_What is required_. What you produce should match the records below precisely, except that images are removed.

*** Opening of Records for the exercise ***

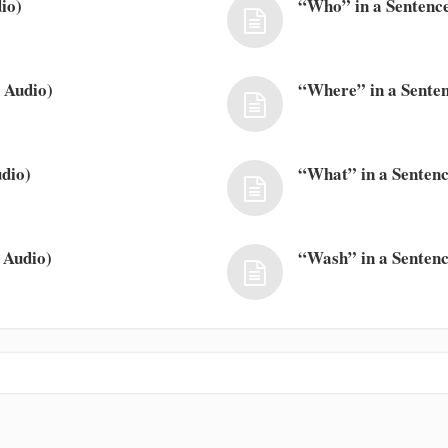
io)
“Who” in a Sentence
 Audio)
“Where” in a Senten
dio)
“What” in a Sentenc
 Audio)
“Wash” in a Sentenc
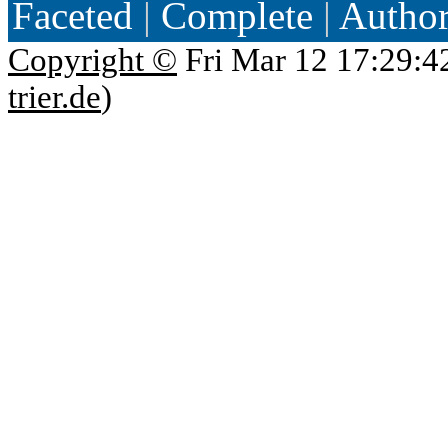
Faceted
|
Complete
|
Autho
Copyright ©
Fri Mar 12 17:29:4
trier.de
)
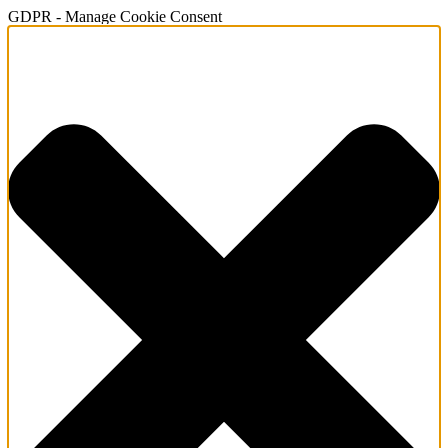
GDPR - Manage Cookie Consent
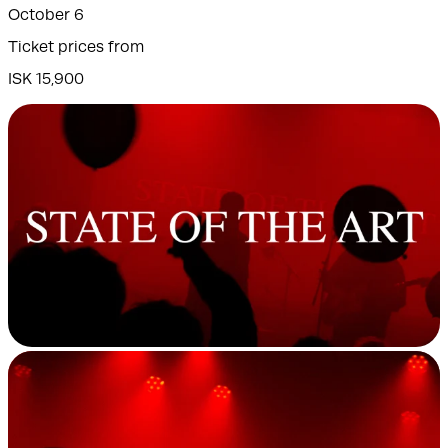
October 6
Ticket prices from
ISK 15,900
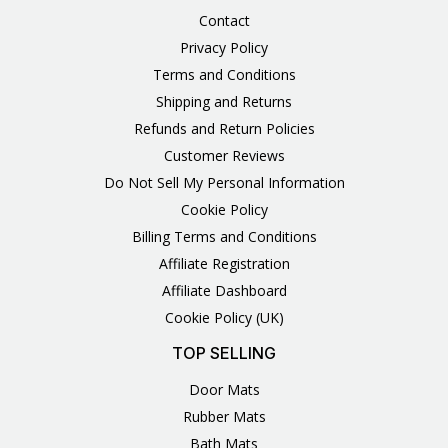
Contact
Privacy Policy
Terms and Conditions
Shipping and Returns
Refunds and Return Policies
Customer Reviews
Do Not Sell My Personal Information
Cookie Policy
Billing Terms and Conditions
Affiliate Registration
Affiliate Dashboard
Cookie Policy (UK)
TOP SELLING
Door Mats
Rubber Mats
Bath Mats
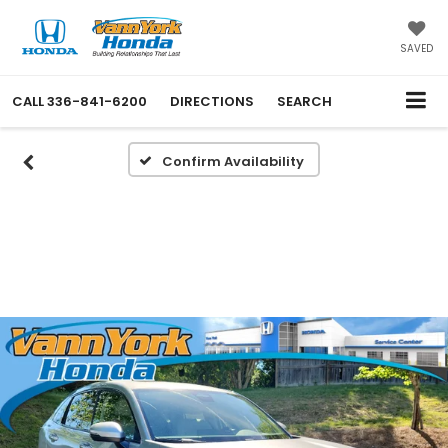
SAVED
CALL
336-841-6200
DIRECTIONS
SEARCH
Confirm Availability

*** Close of Records for the exercise ***

_Expected answer_.
io)
“Who” in a Sentence
 Audio)
“Where” in a Senten
dio)
“What” in a Sentenc
 Audio)
“Wash” in a Sentenc
Faceted
|
Complete
|
Autho
Copyright ©
Fri Mar 12 17:29:4
trier.de
)
GDPR - Manage Cookie Consent
October 6
Ticket prices from
ISK 15,900
Contact
Privacy Policy
Terms and Conditions
Shipping and Returns
Refunds and Return Policies
Customer Reviews
Do Not Sell My Personal Information
Cookie Policy
Billing Terms and Conditions
Affiliate Registration
Affiliate Dashboard
Cookie Policy (UK)
TOP SELLING
Door Mats
Rubber Mats
Bath Mats
SAVED
CALL
336-841-6200
DIRECTIONS
SEARCH
Confirm Availability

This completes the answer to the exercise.